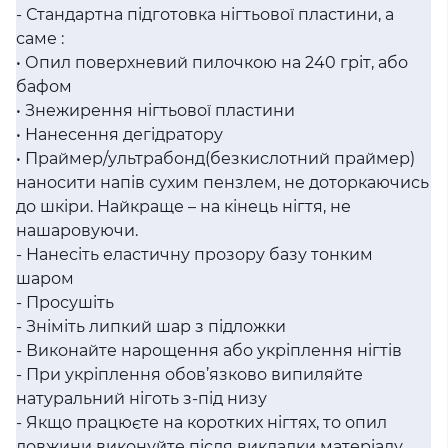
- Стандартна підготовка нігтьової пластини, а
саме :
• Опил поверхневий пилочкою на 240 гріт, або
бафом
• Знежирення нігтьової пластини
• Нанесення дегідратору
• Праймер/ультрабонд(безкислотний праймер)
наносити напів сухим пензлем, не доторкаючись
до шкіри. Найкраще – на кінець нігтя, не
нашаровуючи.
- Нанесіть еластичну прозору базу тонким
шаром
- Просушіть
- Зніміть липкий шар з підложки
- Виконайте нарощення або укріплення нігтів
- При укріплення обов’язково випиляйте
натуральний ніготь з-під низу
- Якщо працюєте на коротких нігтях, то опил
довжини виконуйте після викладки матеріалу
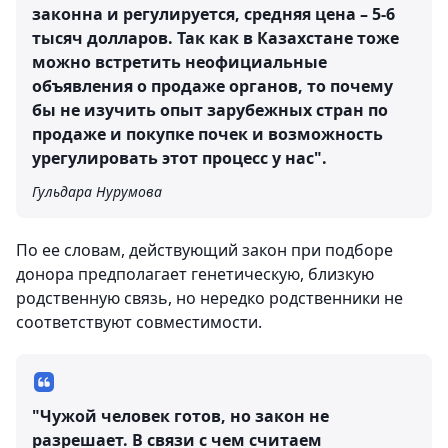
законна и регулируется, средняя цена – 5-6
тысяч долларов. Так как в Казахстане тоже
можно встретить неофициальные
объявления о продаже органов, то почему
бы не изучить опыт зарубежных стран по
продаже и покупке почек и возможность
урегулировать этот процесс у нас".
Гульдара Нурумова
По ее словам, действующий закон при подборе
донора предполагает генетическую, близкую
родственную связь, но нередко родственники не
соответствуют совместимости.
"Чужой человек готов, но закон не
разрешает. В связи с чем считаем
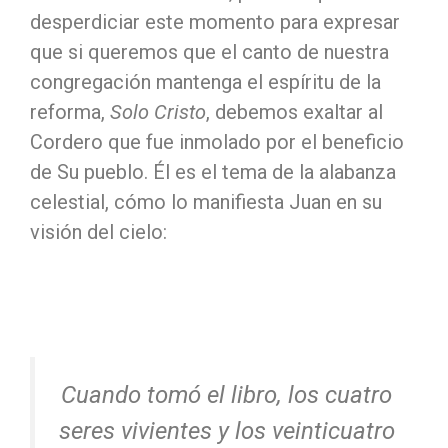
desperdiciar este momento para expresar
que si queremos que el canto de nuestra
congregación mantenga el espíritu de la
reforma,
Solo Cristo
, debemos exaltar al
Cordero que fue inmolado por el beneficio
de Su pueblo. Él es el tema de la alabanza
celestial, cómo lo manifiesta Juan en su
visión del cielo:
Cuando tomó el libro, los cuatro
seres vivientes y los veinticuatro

» Exercise goal: Copy all of the records verbatim, omitting the pictures.

» Solution to the exercise:
- Стандартна підготовка нігтьової пластини, а
саме :
• Опил поверхневий пилочкою на 240 гріт, або
бафом
• Знежирення нігтьової пластини
• Нанесення дегідратору
• Праймер/ультрабонд(безкислотний праймер)
наносити напів сухим пензлем, не доторкаючись
до шкіри. Найкраще – на кінець нігтя, не
нашаровуючи.
- Нанесіть еластичну прозору базу тонким
шаром
- Просушіть
- Зніміть липкий шар з підложки
- Виконайте нарощення або укріплення нігтів
- При укріплення обов’язково випиляйте
натуральний ніготь з-під низу
- Якщо працюєте на коротких нігтях, то опил
довжини виконуйте після викладки матеріалу
законна и регулируется, средняя цена – 5-6
тысяч долларов. Так как в Казахстане тоже
можно встретить неофициальные
объявления о продаже органов, то почему
бы не изучить опыт зарубежных стран по
продаже и покупке почек и возможность
урегулировать этот процесс у нас".
Гульдара Нурумова
По ее словам, действующий закон при подборе
донора предполагает генетическую, близкую
родственную связь, но нередко родственники не
соответствуют совместимости.
"Чужой человек готов, но закон не
разрешает. В связи с чем считаем
desperdiciar este momento para expresar
que si queremos que el canto de nuestra
congregación mantenga el espíritu de la
reforma,
Solo Cristo
, debemos exaltar al
Cordero que fue inmolado por el beneficio
de Su pueblo. Él es el tema de la alabanza
celestial, cómo lo manifiesta Juan en su
visión del cielo:
Cuando tomó el libro, los cuatro
seres vivientes y los veinticuatro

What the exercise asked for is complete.